Have you heard about Silent Data Corruption (SDC)? It’s everywhere and yet in the storage networking world, you can hardly find a storage vendor talking about it.
I did a paper for MNCC (Malaysian National Computer Confederation) a few years ago and one of the examples I used was what they found at CERN. CERN, the European Center for Nuclear Research published a paper in 2007 describing the issue of SDC. Later in 2008, they found approximately 38,000 files were corrupted in the 15,000TB of data they generated. Therefore SDC is very real and yet to the people in the storage networking industry, where data matters the most, it is one of the issues that is the least talked about.
What is Silent Data Corruption? Every computer component that we use is NOT perfect. It could be the memory; it could be the network interface cards (NICs); it could be the hard disk; it could also be the bus, the file system, the data block structure. Any computer component, whether it is hardware or software, which deals with the bits of data is subjected to the concern of SDC.
Data corruption happens all the time. It is when a bit or a set of bits is changed unintentionally due to various reasons. Some of the reasons are listed below:
- Hardware errors
- Data transfer noise
- Electromagnetic Interference (EMI)
- Firmware bugs
- Software bugs
- Poor electrical current distribution
- Many more …
And that is why there are published statistics for some hardware components such as memory, NICs, hard disks, and even protocols such as Fibre Channel. These published statistics talk about BER or bit-error-rate, which is the occurrence of an erroneous bit in every billion or trillion of bits transferred or processed.
And it is also why there are inherent mechanisms within these channels to detect data corruption. We see them all the time in things such as checksums (CRC32, SHA1, MD5 …), parity and ECC (error correction code). Because we can detect them, we see errors and warnings about their existence.
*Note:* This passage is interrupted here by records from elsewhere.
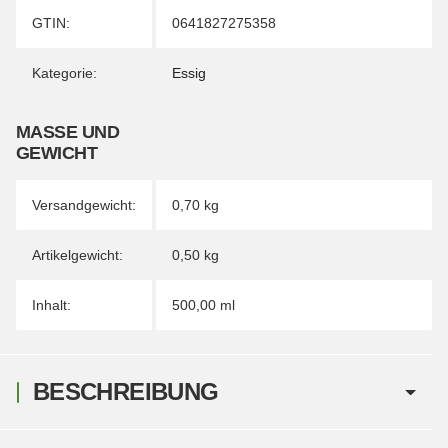
Produkteigenschaft
Wert
GTIN:
0641827275358
Kategorie:
Essig
MASSE UND G
EWICHT
Versandgewicht:
0,70 kg
Artikelgewicht:
0,50
kg
Inhalt:
500,00 ml
BESCHREIBUNG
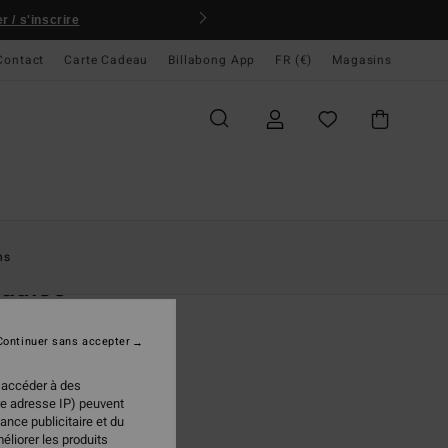
 / s'inscrire
Contact
Carte Cadeau
Billabong App
FR (€)
Magasins
ccueil
Femme
Vêtements
Robes
Robes Mini
ns
adise
sans manches Noir Femme
Continuer sans accepter
(1 Avis)
95 €
 accéder à des
re adresse IP) peuvent
ance publicitaire et du
éliorer les produits
Black Sands
ur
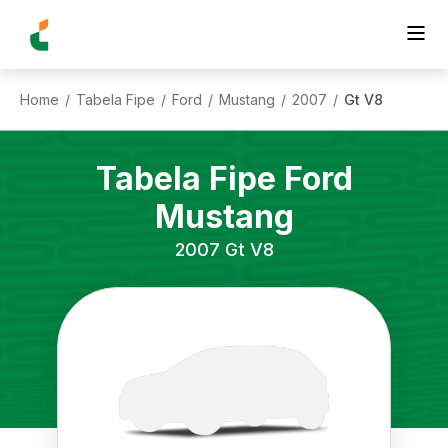
Home
Tabela Fipe
Ford
Mustang
2007
Gt V8
/
/
/
/
/
Tabela Fipe
Ford
Mustang
2007
Gt V8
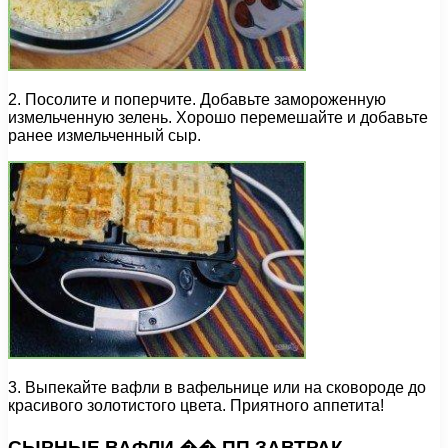
2. Посолите и поперчите. Добавьте замороженную
измельченную зелень. Хорошо перемешайте и добавьте
ранее измельченный сыр.
3. Выпекайте вафли в вафельнице или на сковороде до
красивого золотистого цвета. Приятного аппетита!
СЫРНЫЕ ВАФЛИ �� ПП ЗАВТРАК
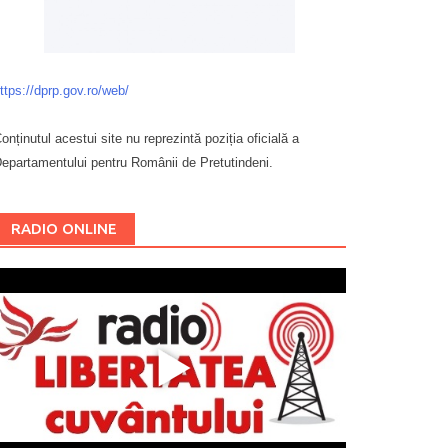
ttps://dprp.gov.ro/web/
onținutul acestui site nu reprezintă poziția oficială a
epartamentului pentru Românii de Pretutindeni.
Буковина
RADIO ONLINE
However, SILENT data corruption does not appear as errors and warnings, and they do OCCUR! And this problem is getting more and more prevalent in modern day disk drives, especially solid state drives (SSDs). As the disk manufacturers are coming out with more compact, higher capacity and performance drives, the cell geometry of SSDs are becoming smaller and smaller. This means each cell will have a smaller area to contain the electrical charge and maintain the bit-value, either a -0 or -1. At the same time, the smaller cell is more sensitive and susceptible to noise, electrical charge leakage and interference of nearby cells as some SSDs has different power modes to address green requirements.
When such things happen, a 0 can look like a 1 or vice versa and if the error is undetected, this becomes silent data corruption.
Most common storage networking technology such as RAID or file systems were introduced during the 80’s or 90’s when disks were 9GB, 18GB and so on, and FastEthernet was the standard for networking. Things have changed at a very fast pace, and data growth has been phenomenal. We need to look at storage vendors’ technology more objectively now and get more in-depth about issues such as SDC.
SDC is very real but until and unless we learn and equip ourselves with the knowledge, just don’t take things from vendors verbatim. Find out … and be in control of what you are putting into your IT environment.